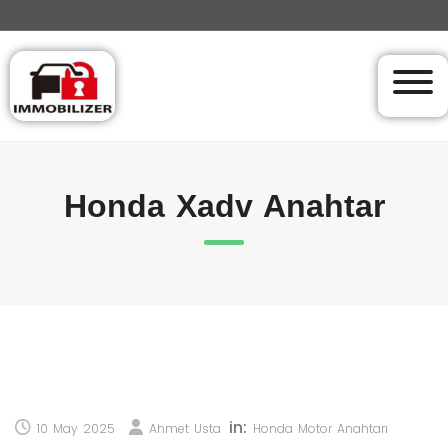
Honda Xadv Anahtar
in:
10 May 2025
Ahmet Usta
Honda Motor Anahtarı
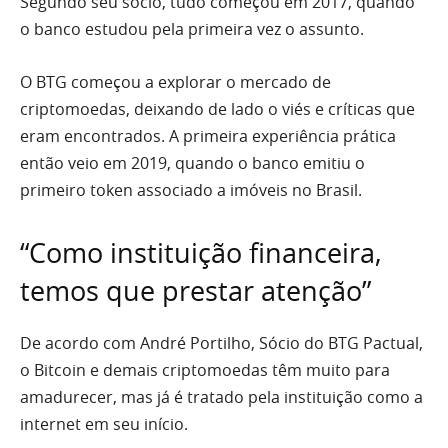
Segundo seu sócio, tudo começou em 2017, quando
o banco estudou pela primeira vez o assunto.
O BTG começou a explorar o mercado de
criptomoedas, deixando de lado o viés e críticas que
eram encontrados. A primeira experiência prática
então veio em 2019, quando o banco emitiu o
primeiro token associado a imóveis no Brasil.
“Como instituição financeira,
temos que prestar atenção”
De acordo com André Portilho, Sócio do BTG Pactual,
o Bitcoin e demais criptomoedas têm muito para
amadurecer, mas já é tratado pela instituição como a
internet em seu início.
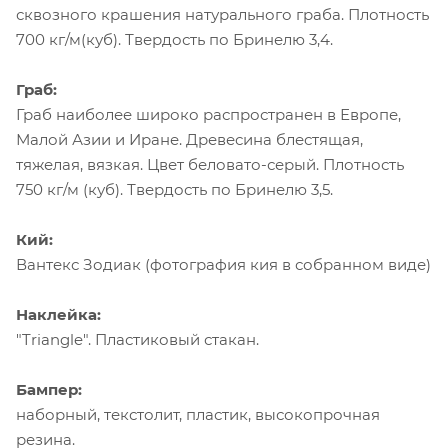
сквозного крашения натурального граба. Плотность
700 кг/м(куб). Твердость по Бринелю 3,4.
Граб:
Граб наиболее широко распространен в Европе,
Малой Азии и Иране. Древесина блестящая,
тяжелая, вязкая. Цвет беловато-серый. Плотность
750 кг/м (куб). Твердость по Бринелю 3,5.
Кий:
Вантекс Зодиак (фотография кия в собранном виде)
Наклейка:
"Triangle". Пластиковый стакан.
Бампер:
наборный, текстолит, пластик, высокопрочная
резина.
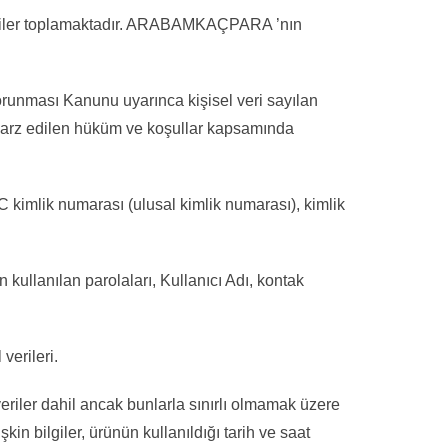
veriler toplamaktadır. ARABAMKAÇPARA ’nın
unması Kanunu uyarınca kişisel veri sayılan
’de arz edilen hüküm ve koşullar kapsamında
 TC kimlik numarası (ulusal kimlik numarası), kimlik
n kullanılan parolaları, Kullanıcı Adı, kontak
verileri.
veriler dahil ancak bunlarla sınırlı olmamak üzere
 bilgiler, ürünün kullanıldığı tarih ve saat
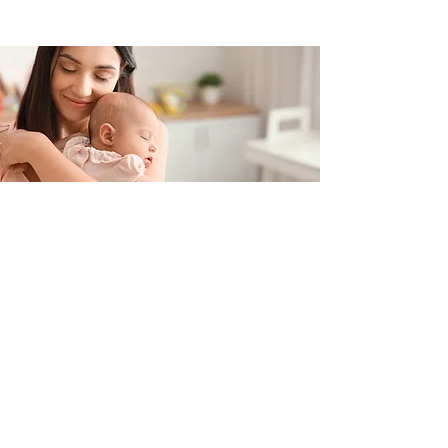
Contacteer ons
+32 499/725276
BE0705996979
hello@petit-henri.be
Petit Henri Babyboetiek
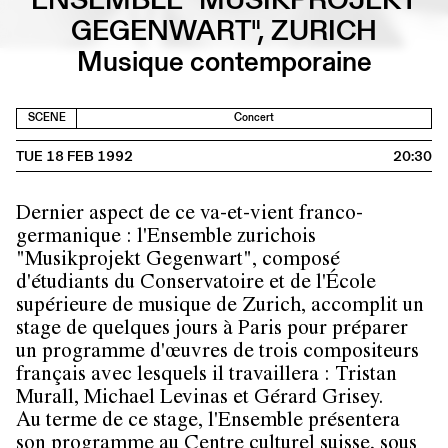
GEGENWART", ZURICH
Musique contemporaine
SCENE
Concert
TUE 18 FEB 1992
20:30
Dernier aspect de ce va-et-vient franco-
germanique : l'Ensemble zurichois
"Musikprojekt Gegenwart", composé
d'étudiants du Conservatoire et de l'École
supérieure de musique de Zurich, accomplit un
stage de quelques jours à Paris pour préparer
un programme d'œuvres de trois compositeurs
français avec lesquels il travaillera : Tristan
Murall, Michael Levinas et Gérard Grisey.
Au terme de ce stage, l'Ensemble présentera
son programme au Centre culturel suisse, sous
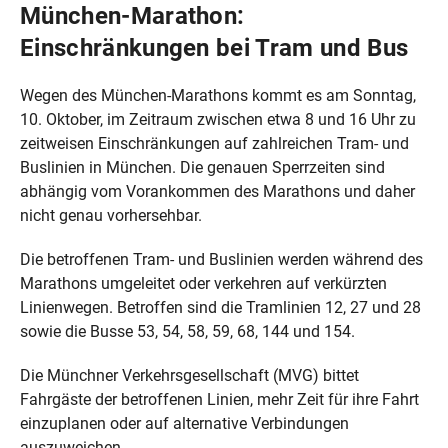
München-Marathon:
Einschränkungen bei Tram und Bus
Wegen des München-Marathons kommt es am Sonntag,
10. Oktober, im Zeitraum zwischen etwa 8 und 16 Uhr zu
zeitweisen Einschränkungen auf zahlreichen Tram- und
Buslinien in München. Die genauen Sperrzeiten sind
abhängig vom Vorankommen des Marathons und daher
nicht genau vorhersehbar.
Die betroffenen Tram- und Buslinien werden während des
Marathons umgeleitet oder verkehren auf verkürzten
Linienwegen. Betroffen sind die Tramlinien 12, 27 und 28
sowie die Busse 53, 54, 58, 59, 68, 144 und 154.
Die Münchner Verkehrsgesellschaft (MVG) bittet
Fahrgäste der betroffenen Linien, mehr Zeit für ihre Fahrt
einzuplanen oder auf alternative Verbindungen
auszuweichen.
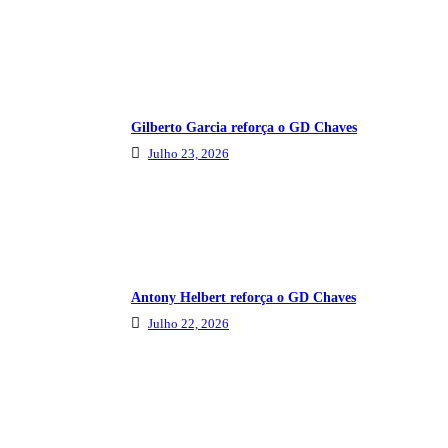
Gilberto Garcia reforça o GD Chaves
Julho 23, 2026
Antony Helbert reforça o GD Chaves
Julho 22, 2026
* * * * * * *
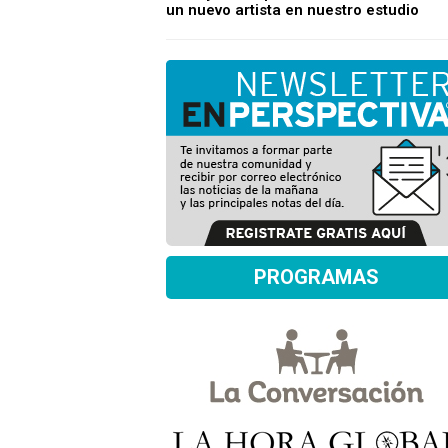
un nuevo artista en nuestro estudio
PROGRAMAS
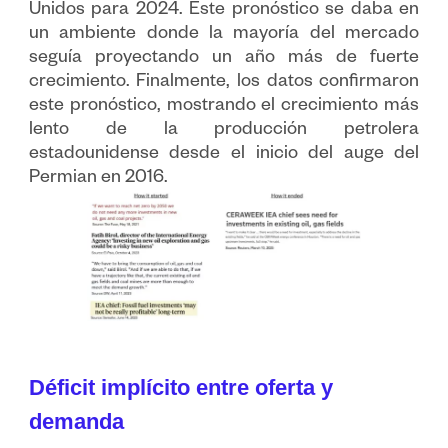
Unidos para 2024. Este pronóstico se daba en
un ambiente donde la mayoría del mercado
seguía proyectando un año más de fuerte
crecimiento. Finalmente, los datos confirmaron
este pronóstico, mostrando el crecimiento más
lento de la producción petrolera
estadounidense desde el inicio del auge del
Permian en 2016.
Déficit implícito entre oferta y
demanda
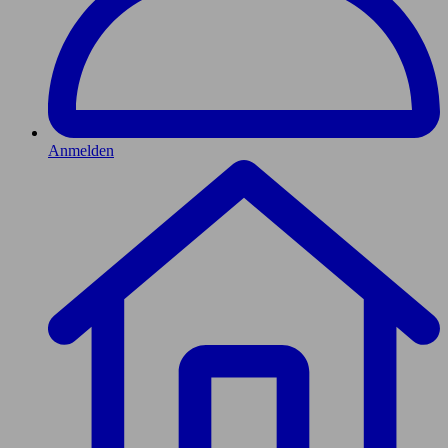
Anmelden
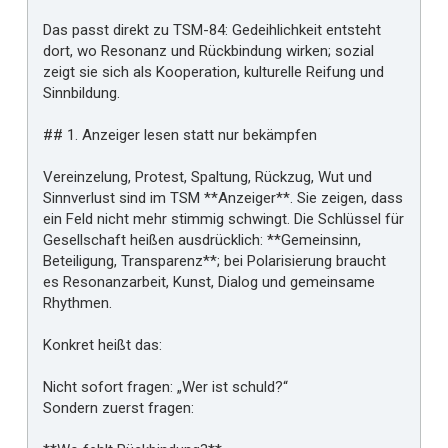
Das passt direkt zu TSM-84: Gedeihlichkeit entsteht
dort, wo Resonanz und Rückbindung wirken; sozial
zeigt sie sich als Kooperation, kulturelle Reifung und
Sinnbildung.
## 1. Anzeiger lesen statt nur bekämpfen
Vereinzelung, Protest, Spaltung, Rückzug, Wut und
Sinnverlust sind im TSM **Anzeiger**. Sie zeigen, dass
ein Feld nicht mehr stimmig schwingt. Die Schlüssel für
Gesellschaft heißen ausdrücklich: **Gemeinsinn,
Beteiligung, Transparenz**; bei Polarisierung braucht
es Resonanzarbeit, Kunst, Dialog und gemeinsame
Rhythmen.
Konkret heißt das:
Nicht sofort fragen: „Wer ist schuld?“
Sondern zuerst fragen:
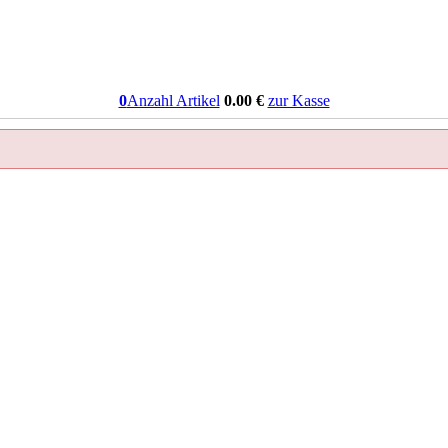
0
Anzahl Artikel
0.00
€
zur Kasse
* * * * * * *
For the string "primeira", state how many lines in the listing contain it, and give no other words.

2